§ Listed records
===

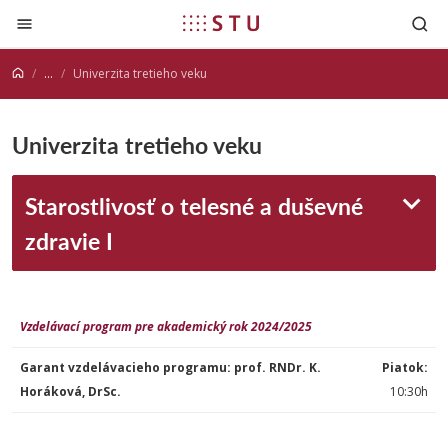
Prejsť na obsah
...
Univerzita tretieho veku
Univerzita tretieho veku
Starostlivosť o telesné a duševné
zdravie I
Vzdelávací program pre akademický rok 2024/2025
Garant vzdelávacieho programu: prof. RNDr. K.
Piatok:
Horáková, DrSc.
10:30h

===

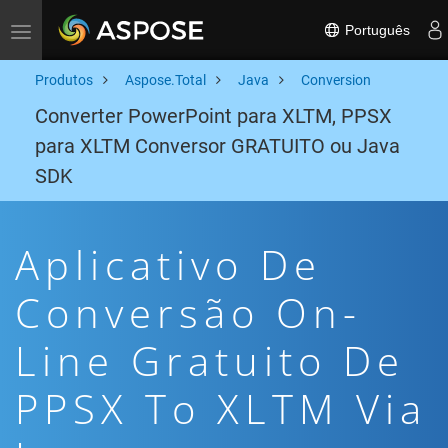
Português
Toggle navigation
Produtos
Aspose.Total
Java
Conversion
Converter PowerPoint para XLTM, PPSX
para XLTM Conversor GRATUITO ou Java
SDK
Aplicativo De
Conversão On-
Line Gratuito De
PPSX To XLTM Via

===

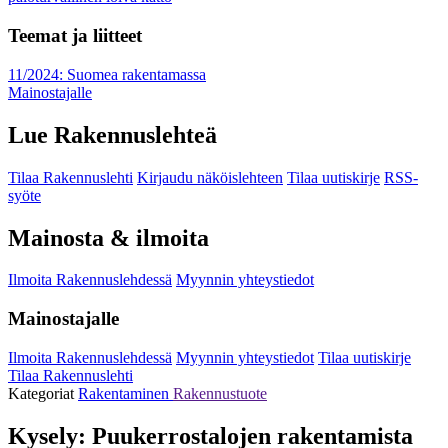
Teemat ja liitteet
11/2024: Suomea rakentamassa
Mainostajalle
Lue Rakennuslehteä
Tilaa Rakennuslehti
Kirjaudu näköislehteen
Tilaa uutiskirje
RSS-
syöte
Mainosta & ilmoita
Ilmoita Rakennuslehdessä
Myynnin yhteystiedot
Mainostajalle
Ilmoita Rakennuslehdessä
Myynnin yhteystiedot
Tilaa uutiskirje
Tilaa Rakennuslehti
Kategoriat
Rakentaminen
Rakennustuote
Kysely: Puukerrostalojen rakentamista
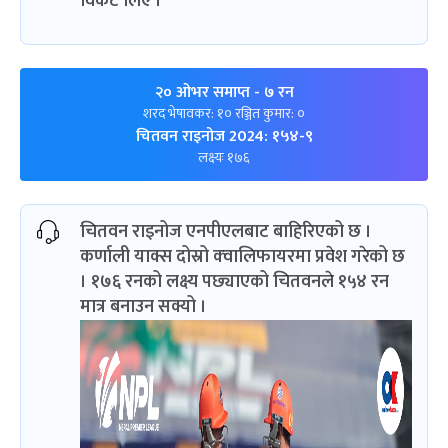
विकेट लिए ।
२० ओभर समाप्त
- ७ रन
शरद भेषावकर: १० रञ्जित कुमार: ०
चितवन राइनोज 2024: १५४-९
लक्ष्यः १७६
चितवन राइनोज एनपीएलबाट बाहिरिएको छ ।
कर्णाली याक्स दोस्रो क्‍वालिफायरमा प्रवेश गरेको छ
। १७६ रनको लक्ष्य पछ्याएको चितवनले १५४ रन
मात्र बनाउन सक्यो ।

===

§ Task prompt
Lines holding the word "PPSX" should be counted across the entries; state only how many there are.

§ Answer to the exercise
2